Ma contribution au congrès a consisté principalement à garder la table de vente pour l’AÉQJ. Mes livres ainsi que ceux de mes trois nouveaux amis auteurs y étaient fièrement exposés dans les voutes du Monastère des Augustines de Québec. Cet événement m’a permis de faire de belles rencontres et d’avoir des discussions animées avec des collègues (dont Véronique Drouin, auteure de la très excellente dystopie Amblystome) et des exposants. D’ailleurs, j’ai aussitôt réinvesti le fruit de la vente de mes livres chez Quête Acceptée ! qui exposait au Congrès.
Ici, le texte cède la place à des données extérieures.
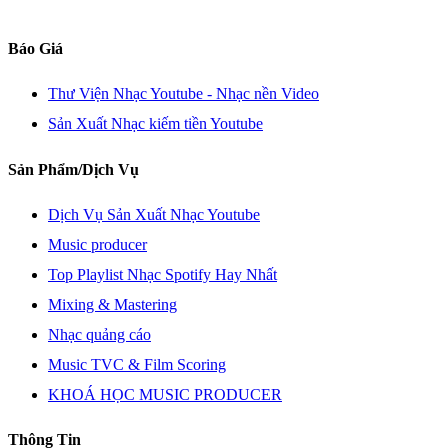
Báo Giá
Thư Viện Nhạc Youtube - Nhạc nền Video
Sản Xuất Nhạc kiếm tiền Youtube
Sản Phẩm/Dịch Vụ
Dịch Vụ Sản Xuất Nhạc Youtube
Music producer
Top Playlist Nhạc Spotify Hay Nhất
Mixing & Mastering
Nhạc quảng cáo
Music TVC & Film Scoring
KHOÁ HỌC MUSIC PRODUCER
Thông Tin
Pour les amateurs de littérature de l’imaginaire, le congrès Boréal est un incontournable au Québec. Selon moi, l’AÉQJ y a sa place, et devrait poursuivre sa collaboration l’an prochain pour y faire connaitre nos auteurs.

Je profite de cette tribune pour annoncer que je m’impliquerai dès l’automne prochain dans l’émission littéraire Contes de Faits diffusée sur les ondes de CKRL à Québec. Se joindront à moi les auteurs Magali Laurent et Patrick Isabelle, ainsi que d’autres mordus de littérature jeunesse. Plus de détails à venir à la fin de l’été !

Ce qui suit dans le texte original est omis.